Modeling and Materials
My first project was to create a machine, and having just made a few planes I went for a flying machine. The model above was meant to look like a Model T converted into a helicopter. It introduced me to texture mapping (you might not be able to see the burlap seats or the bird poop on the roof) and manual lighting (with which I admit I went a little overboard).
Environments and UV Mapping
For my second project I chose to model, texture, and render the underwater city of Rapture from the Bioshock series. This project introduced me to Bump Mapping and Imaged Based Lighting. This was also my first time using the Mental Ray renderer.
Character Modeling
I delved a little into character design. I opted to make a sort of emaciated alien tribesman. After lots of wrestling trying to map Mudbox normals onto Maya base meshes, this is what I ended up with. Certainly not my most technically sound model, but he's got spirit.

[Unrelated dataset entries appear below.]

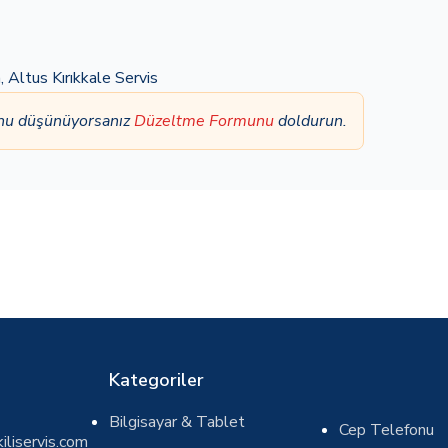
a
,
Altus Kırıkkale Servis
unu düşünüyorsanız
Düzeltme Formunu
doldurun.
Kategoriler
Bilgisayar & Tablet
Cep Telefonu
iliservis.com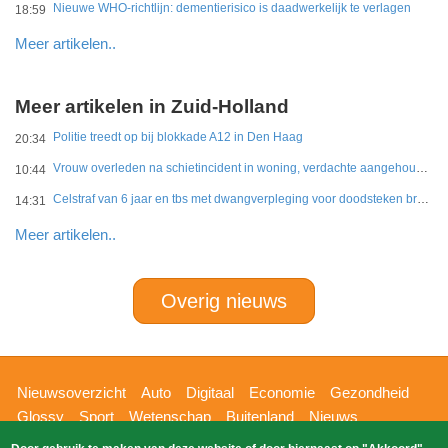
Nieuwe WHO-richtlijn: dementierisico is daadwerkelijk te verlagen
18:59
Meer artikelen..
Meer artikelen in Zuid-Holland
Politie treedt op bij blokkade A12 in Den Haag
20:34
Vrouw overleden na schietincident in woning, verdachte aangehouden
10:44
Celstraf van 6 jaar en tbs met dwangverpleging voor doodsteken broer in Gouda
14:31
Meer artikelen..
Overig nieuws
Hoofdnavigatie
Nieuwsoverzicht
Auto
Digitaal
Economie
Gezondheid
Glossy
Sport
Wetenschap
Buitenland
Nieuws
Bizzpress
Blik op 112
Provincies
Weekoverzicht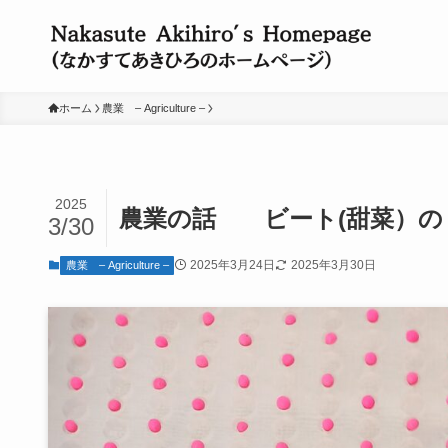
ホーム
農業 – Agriculture –
2025
農業の話 ビート(甜菜）の
3/30
2025年3月24日
2025年3月30日
農業 – Agriculture –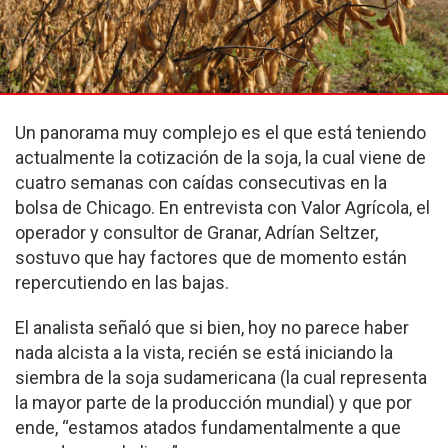
Un panorama muy complejo es el que está teniendo
actualmente la cotización de la soja, la cual viene de
cuatro semanas con caídas consecutivas en la
bolsa de Chicago. En entrevista con Valor Agrícola, el
operador y consultor de Granar, Adrían Seltzer,
sostuvo que hay factores que de momento están
repercutiendo en las bajas.
El analista señaló que si bien, hoy no parece haber
nada alcista a la vista, recién se está iniciando la
siembra de la soja sudamericana (la cual representa
la mayor parte de la producción mundial) y que por
ende, “estamos atados fundamentalmente a que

Looking into animation, I decided to make a few simple models with cyclical animations, as one might see in a video game.
First in AutoDesk Mudbox, I created a stage for my characters to stand on, the surface of the human brain. The characters are going to be the embodiments of mental shortfalls, like distraction, laziness/gluttony, and stress.
Took a screenshot while painting skin weights in Maya because I thought it was the coolest thing. In this shot you can see the mesh for Distraction, his skeleton, and Maya's paint skin weights interface.
Here are the final three characters: distractions, gluttony, and stress. Not the most intricate or developed project I've ever done, but a great introduction to maya's animation tools.